To find the range, we can manipulate the equation to solve for y. Starting with x^2-9y^2=900, we can move the x^2 term to the other side and divide by -9, resulting in y^2 = (x^2 - 900) / -9. Taking the square root of both sides gives us y = ±sqrt((x^2 - 900) / -9).
From this equation, we can see that the range of y is dependent on the values of x. Since the square root of a negative number is undefined in real numbers, the range of y values will be all real numbers except for y values that make (x^2 - 900) / -9 negative. In this case, the range is y ∈ (-∞, ∞), meaning the equation covers all possible y values.
Moving on to the second question:
The given equation, x = y^2 + 14y - 2, represents a parabola.
To find the vertex, we need to transform the equation into vertex form.

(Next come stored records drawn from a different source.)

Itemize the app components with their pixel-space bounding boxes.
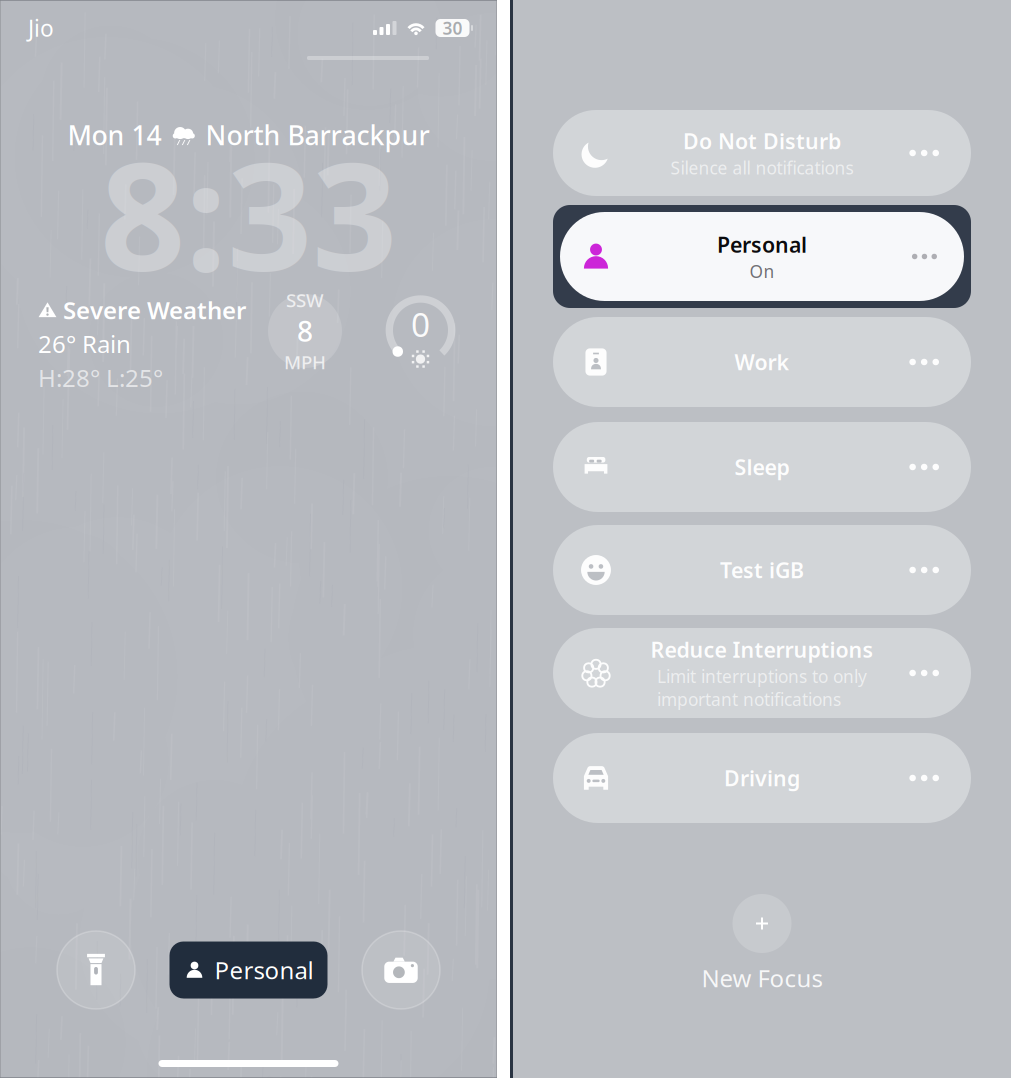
- button[interactable]: Flashlight: [57, 931, 135, 1009]
- staticText: H:28° L:25°: [38, 362, 163, 394]
- staticText: 26° Rain: [38, 328, 131, 360]
- staticText: New Focus: [702, 962, 822, 994]
- staticText: Test iGB: [720, 556, 804, 584]
- staticText: North Barrackpur: [206, 117, 430, 153]
- button[interactable]: Work: [553, 317, 971, 407]
- button[interactable]: Personal: [553, 205, 971, 308]
- staticText: On: [750, 260, 774, 283]
- staticText: MPH: [284, 350, 326, 374]
- staticText: Severe Weather: [63, 294, 246, 326]
- staticText: 30: [442, 16, 462, 40]
- staticText: Mon 14: [68, 117, 162, 153]
- button[interactable]: Personal: [170, 942, 328, 998]
- staticText: 8:33: [100, 114, 397, 312]
- button[interactable]: Driving: [553, 733, 971, 823]
- button[interactable]: Test iGB: [553, 525, 971, 615]
- button[interactable]: Do Not Disturb: [553, 110, 971, 196]
- staticText: Sleep: [734, 453, 790, 481]
- button[interactable]: Camera: [362, 931, 440, 1009]
- staticText: 8: [297, 312, 313, 350]
- staticText: Limit interruptions to only important no…: [657, 665, 867, 711]
- staticText: Personal: [717, 230, 807, 259]
- staticText: Work: [734, 348, 790, 376]
- staticText: SSW: [286, 288, 324, 312]
- staticText: Jio: [28, 13, 54, 43]
- button[interactable]: New Focus: [702, 894, 822, 994]
- staticText: Driving: [724, 764, 800, 792]
- button[interactable]: Sleep: [553, 422, 971, 512]
- button[interactable]: Reduce Interruptions: [553, 628, 971, 718]
- staticText: Reduce Interruptions: [650, 635, 874, 664]
- staticText: 0: [411, 302, 430, 346]
- staticText: Personal: [214, 954, 314, 986]
- staticText: Silence all notifications: [670, 156, 854, 179]
- staticText: Do Not Disturb: [683, 127, 841, 155]
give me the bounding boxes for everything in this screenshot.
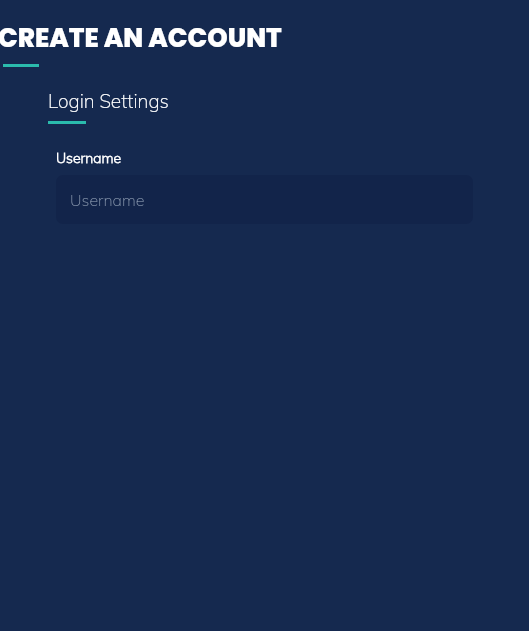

Completing the square on the equation will allow us to identify the vertex.
Starting with x = y^2 + 14y - 2, we can complete the square by adding (14/2)^2 = 7^2 = 49 to both sides of the equation:
x + 49 = y^2 + 14y + 49 - 2
Simplifying:
x + 49 = (y + 7)^2 + 47
Now, the equation is in vertex form, (y - k)^2 = 4a(x - h), where (h, k) represents the vertex. Comparing this form with our equation, we can see that the vertex is (-47, -7).
To find the focus and directrix of the parabola, we need to identify the value of a. In this case, a = 1/(4a) = 1/4.
Given that a = 1/4 and the vertex is (-47, -7), the focus is located at the point (-47, -7 + 1/4) = (-47, -27/4). The directrix is a horizontal line located at y = -7 - 1/4 = -29/4.
Therefore, the vertex of the parabola is (-47, -7), the focus is (-47, -27/4), and the directrix is y = -29/4.